Virginians can expect to be at the center of the political sphere through Election Day, according to analysts.
The role of swing state is a new one for Virginia, which was considered reliably Republican until President Barack Obama handily won the state in 2008. Virginians promptly followed that act by electing a Republican governor in 2009, leaving both parties with the feeling that the Commonwealth’s 13 electoral college votes are there for the taking.
With nearly four months to go until the presidential election, both Obama and presumptive Republican nominee Mitt Romney already have made multiple campaign swings through the state, including recent visits to Clifton and Sterling.
“Every other week, somebody from each campaign is going to be passing through, either a surrogate or one of the candidates,” said Toni-Michelle Travis, an associate professor of government and politics at George Mason University.
In addition, the airwaves already are packed with campaign ads — both paid for by the campaigns and those from outside groups.
Both Travis and Jennifer Thompson, an associate political science professor at Virginia Commonwealth University, said spending in this campaign cycle most likely will set a new high, both nationally and within Virginia.
“Both sides are going to pour tens of millions — some have said hundreds of millions — into Virginia.
“This level of attention is unprecedented for Virginia,” Thompson said. “Really, until 2008, Virginia was kind of a political non-entity.”
It also has started much earlier than normal, Travis said.
“They usually assume people are on vacation until late August,” she said.
Republicans learned from 2008 that they needed to work harder to earn Virginia votes, said Pete Snyder, chairman of the Virginia Victory 2012 for the Republican Party. Now, with the Obama campaign vying to repeat its win in the state and the Romney campaign hoping to turn the state “red” again, “Virginia is the No. 1 battleground state in the country,” Snyder said.
In addition to TV stations jam-packed with political advertising, Snyder said Virginians should get used to mailboxes and inboxes full of political messages, as well as robocalls or phone calls from campaign volunteers vying for votes. On top of that, Travis said, there will be plenty of pollsters trying to guage which way the state’s political winds are blowing.
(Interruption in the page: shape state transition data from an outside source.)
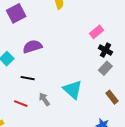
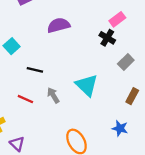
purple semicircle: (32, 47) -> (59, 25), moved
black cross: (105, 50) -> (107, 38), moved
brown rectangle: (112, 97) -> (132, 96), turned 64

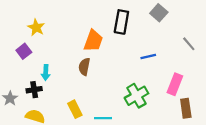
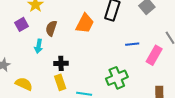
brown semicircle: (84, 67) -> (51, 28), moved
pink rectangle: (175, 84) -> (154, 55), moved
black cross: (34, 90) -> (61, 63), moved

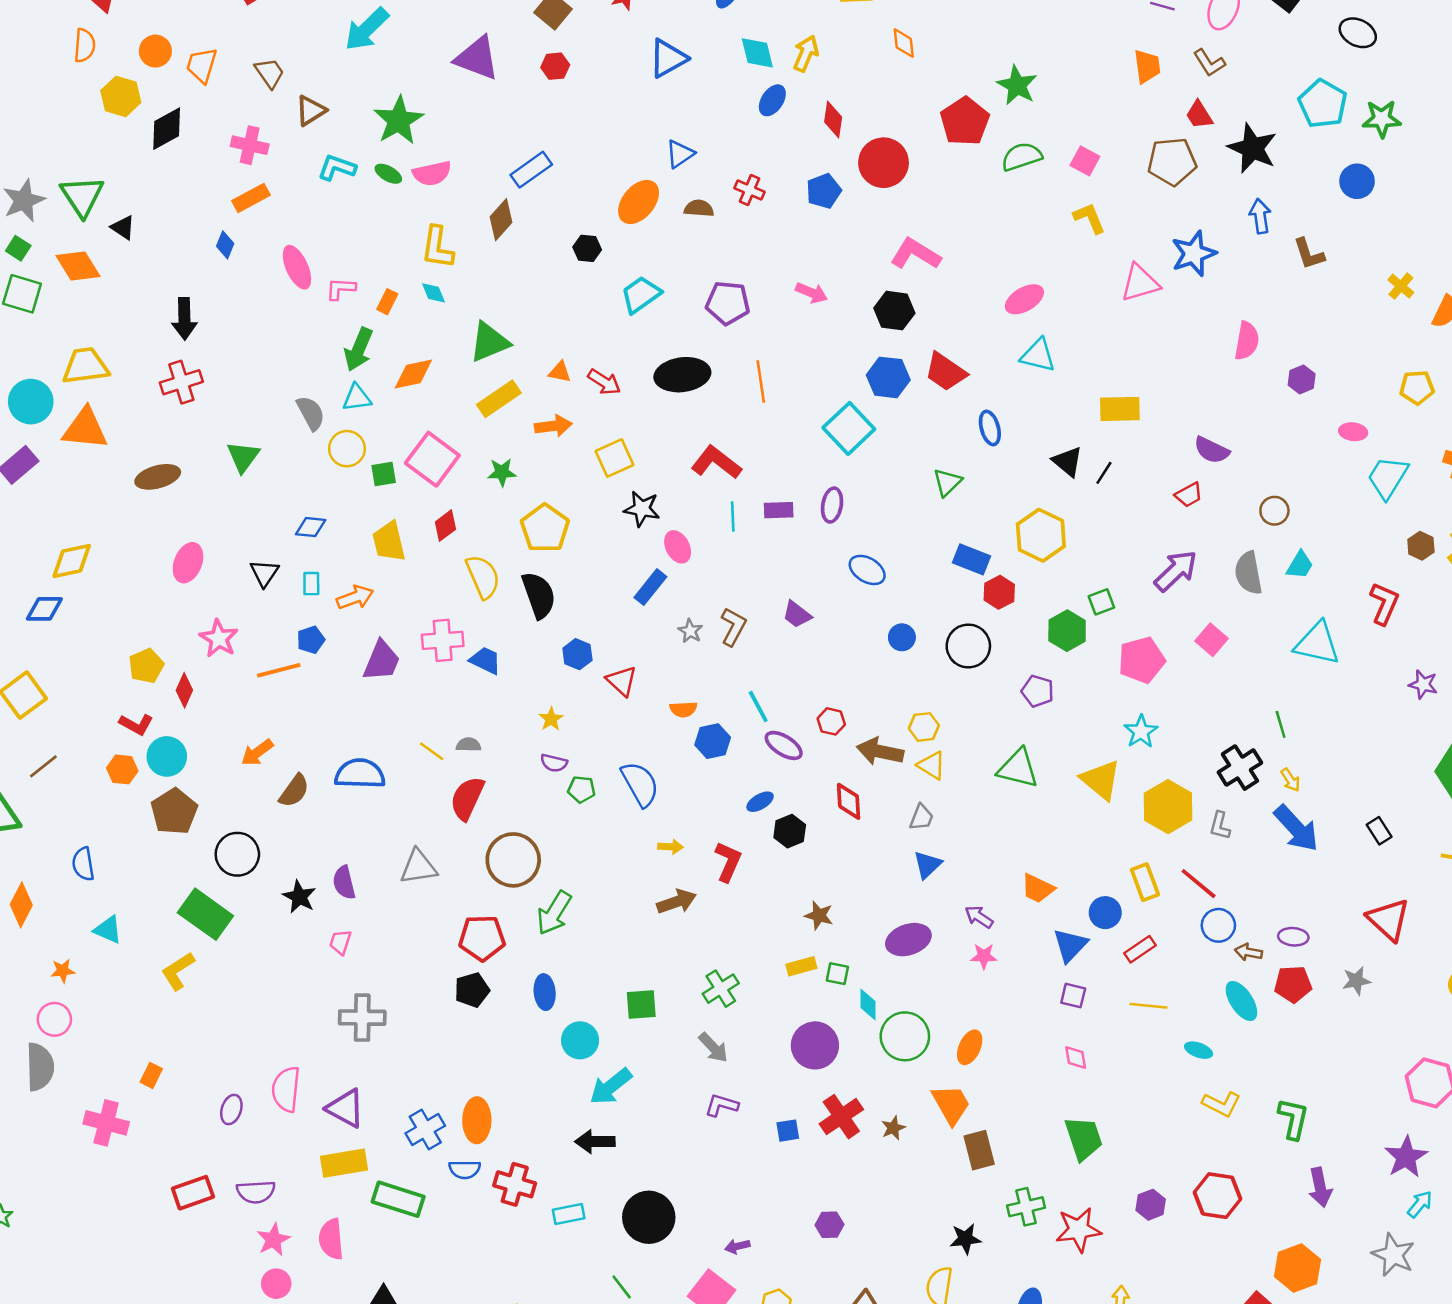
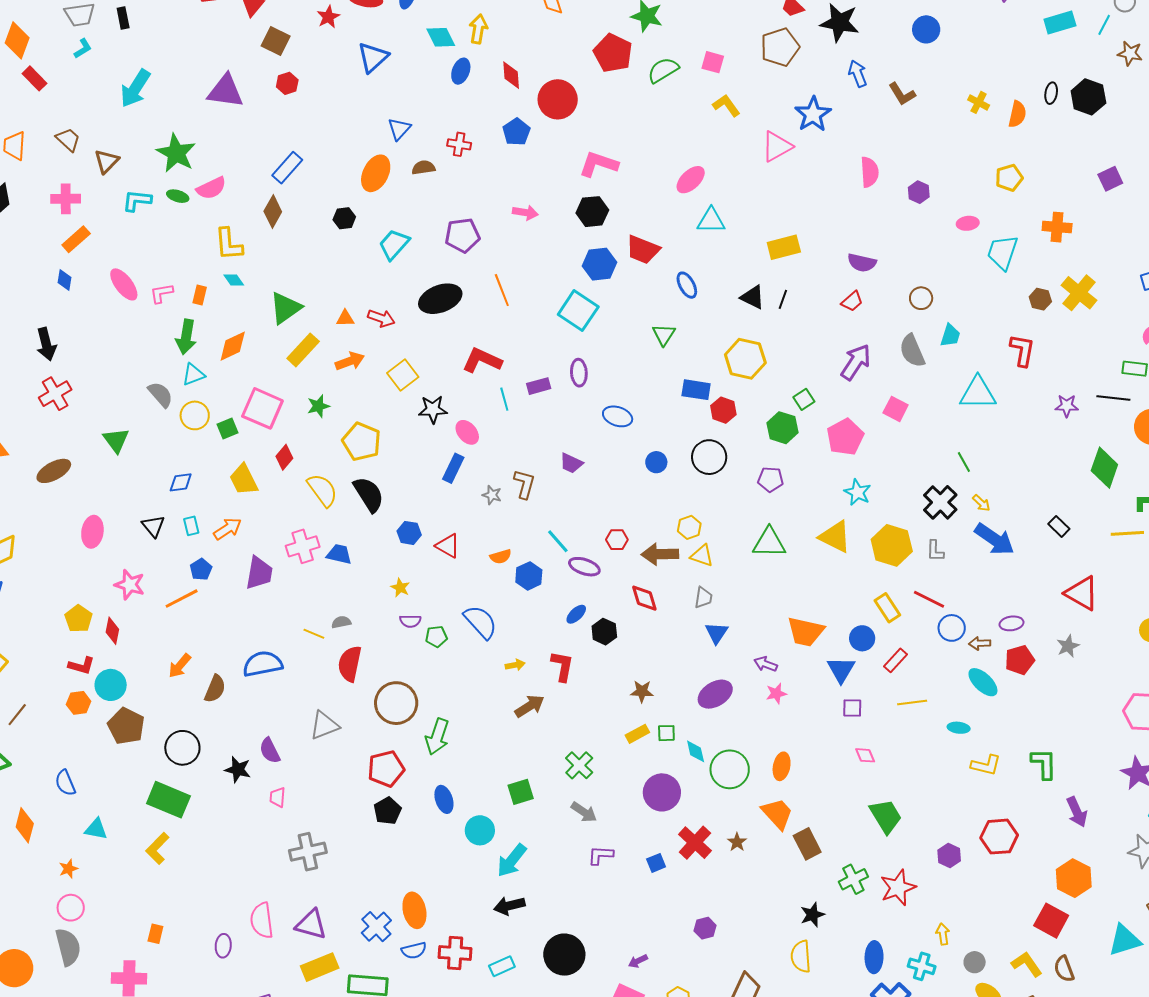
orange trapezoid: (1038, 888) -> (806, 632), size x1.4

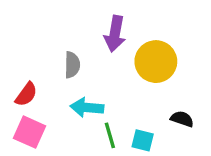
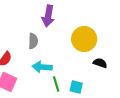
purple arrow: (115, 34) -> (48, 16), moved
black semicircle: (182, 119) -> (100, 63), moved

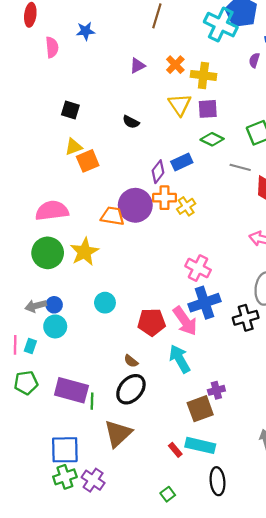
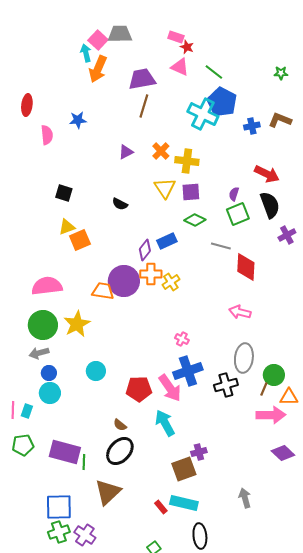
purple semicircle: (254, 60) -> (234, 194), moved
pink cross: (198, 268) -> (182, 339), size x0.6
gray arrow: (36, 306) -> (39, 353), moved

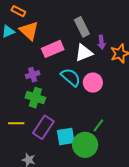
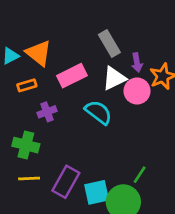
orange rectangle: (18, 11) -> (27, 85), moved, turned -40
pink circle: (93, 83) -> (137, 91), moved
green cross: (35, 98) -> (26, 145), moved

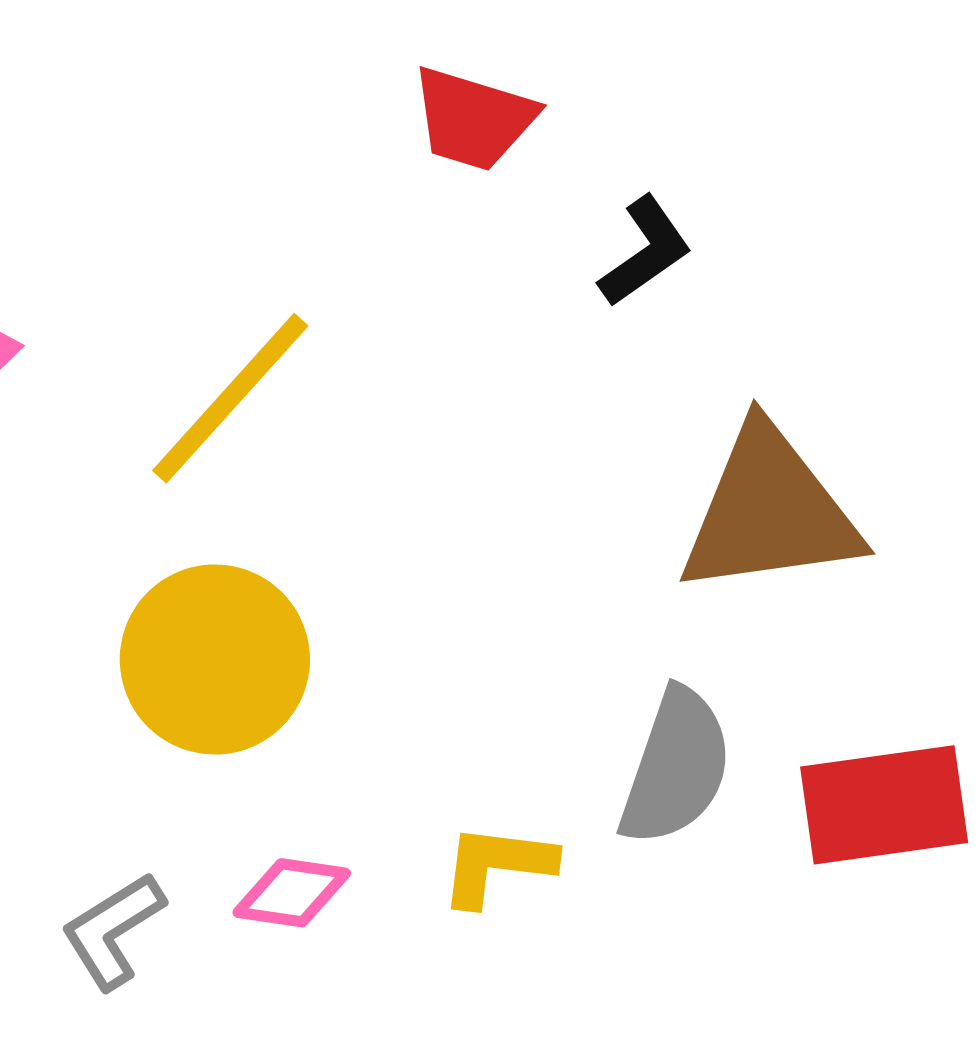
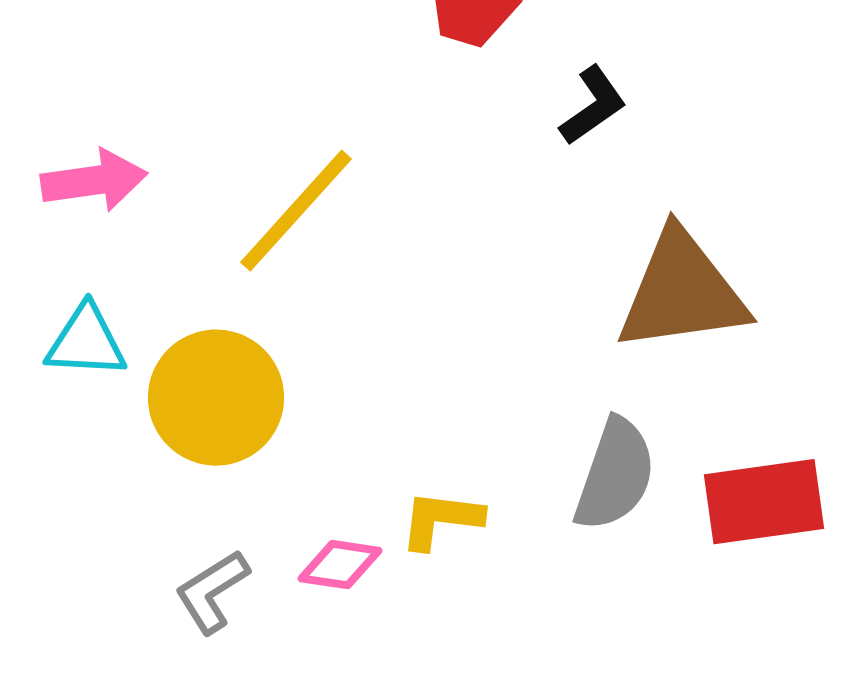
yellow circle: (215, 659) -> (216, 398), moved
yellow L-shape: (497, 865) -> (441, 520), moved

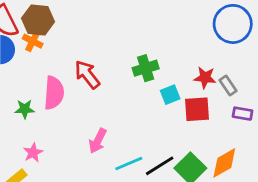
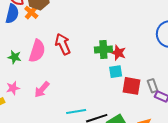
red star: (205, 78) -> (118, 53), moved
gray rectangle: (228, 86) -> (153, 86), moved
pink arrow: (98, 141) -> (42, 89), moved

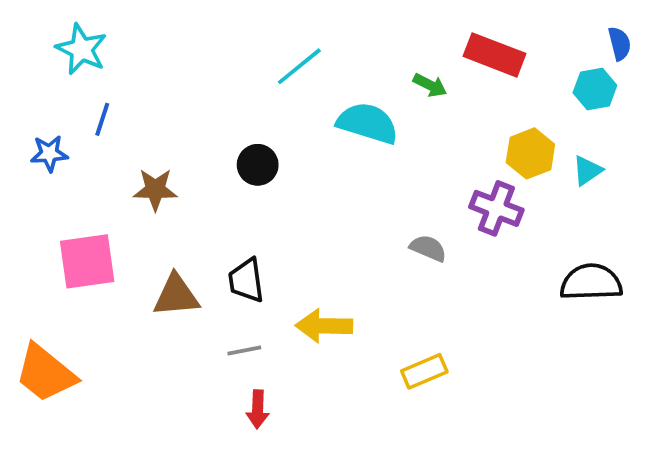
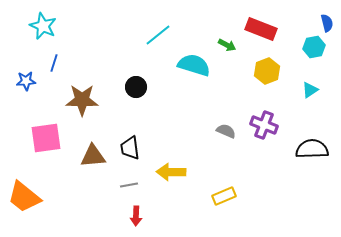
yellow hexagon: (530, 153) -> (267, 71), moved
brown star: (155, 189) -> (82, 100), size x1.4
purple cross: (496, 208) -> (264, 125), moved

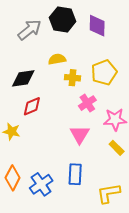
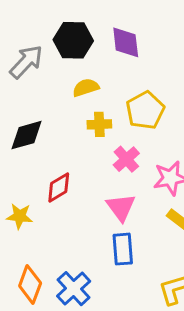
yellow semicircle: (57, 59) -> (86, 88), moved
red diamond: (32, 106) -> (59, 187), moved
blue rectangle: (75, 174) -> (123, 249), moved

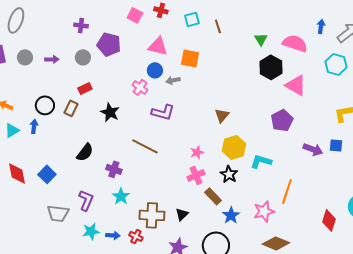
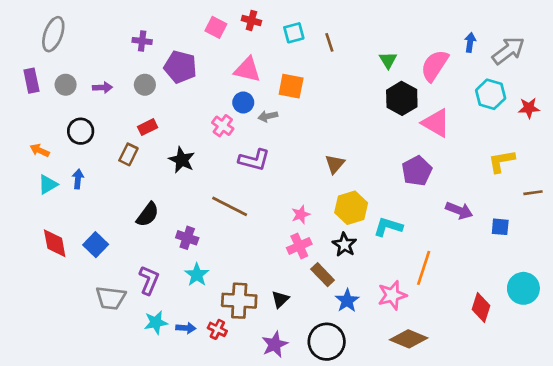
pink semicircle: (295, 43) -> (435, 66), turned -75
black circle: (45, 105) -> (81, 131), moved
blue square: (336, 145) -> (500, 227), moved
“If you like politics, it’s like waking up on Christmas morning,” Snyder said.
If you’re already getting tired of the battle, he suggests taking a long vacation.
While both sides also are trying to motivate the party faithful, the real battle is for the pockets of independent voters — who flipped from one party to another between the 2008 presidential election and the 2009 gubernatorial or the 2010 mid-term congressional elections, Thompson said. Those areas include the outer Northern Virginia suburbs, such as Loudoun and Prince William counties.
“Both Obama and Romney are fighting tooth and nail for those voters,” she said. “You won’t be able to win Virginia without them.”